Dataset content:
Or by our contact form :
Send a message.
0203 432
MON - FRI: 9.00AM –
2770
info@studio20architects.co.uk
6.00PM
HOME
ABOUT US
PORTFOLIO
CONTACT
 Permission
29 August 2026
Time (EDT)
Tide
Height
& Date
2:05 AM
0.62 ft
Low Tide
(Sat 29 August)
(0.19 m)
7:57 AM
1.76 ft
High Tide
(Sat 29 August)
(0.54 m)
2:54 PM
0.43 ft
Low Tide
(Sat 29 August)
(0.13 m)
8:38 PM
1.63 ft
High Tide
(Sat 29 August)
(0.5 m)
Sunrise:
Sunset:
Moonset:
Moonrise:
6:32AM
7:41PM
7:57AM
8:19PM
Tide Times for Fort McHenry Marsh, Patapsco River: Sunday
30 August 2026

---

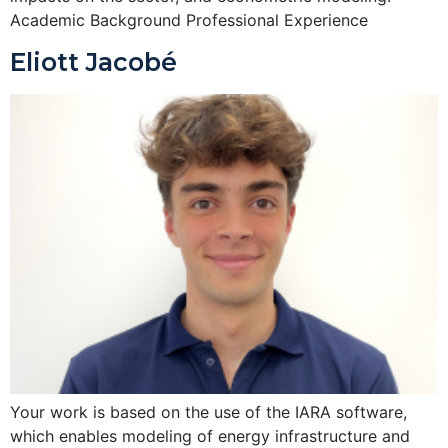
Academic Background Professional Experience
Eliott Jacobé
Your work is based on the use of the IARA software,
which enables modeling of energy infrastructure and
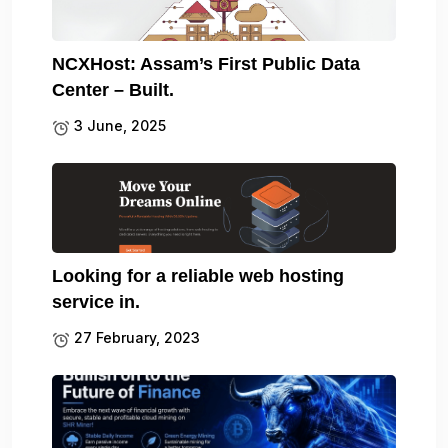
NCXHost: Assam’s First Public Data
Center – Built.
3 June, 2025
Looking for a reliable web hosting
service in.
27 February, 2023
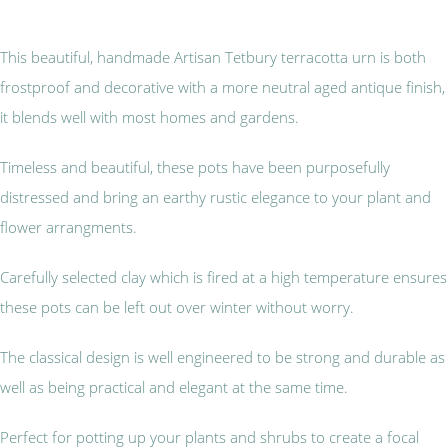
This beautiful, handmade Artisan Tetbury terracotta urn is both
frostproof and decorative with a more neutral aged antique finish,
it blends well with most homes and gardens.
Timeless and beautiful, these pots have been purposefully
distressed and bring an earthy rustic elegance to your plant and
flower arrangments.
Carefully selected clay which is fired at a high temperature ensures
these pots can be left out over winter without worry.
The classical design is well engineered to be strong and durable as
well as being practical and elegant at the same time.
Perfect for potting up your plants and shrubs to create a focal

---

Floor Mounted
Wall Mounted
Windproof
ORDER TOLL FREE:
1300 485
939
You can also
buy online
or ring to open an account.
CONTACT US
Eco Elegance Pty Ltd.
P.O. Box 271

Work instructions: Given the data above, transcribe exactly the lines from the one containing "Timeless and beautiful, these" down to the one containing "Perfect for potting", and no others.

Exercise answer:
Timeless and beautiful, these pots have been purposefully
distressed and bring an earthy rustic elegance to your plant and
flower arrangments.
Carefully selected clay which is fired at a high temperature ensures
these pots can be left out over winter without worry.
The classical design is well engineered to be strong and durable as
well as being practical and elegant at the same time.
Perfect for potting up your plants and shrubs to create a focal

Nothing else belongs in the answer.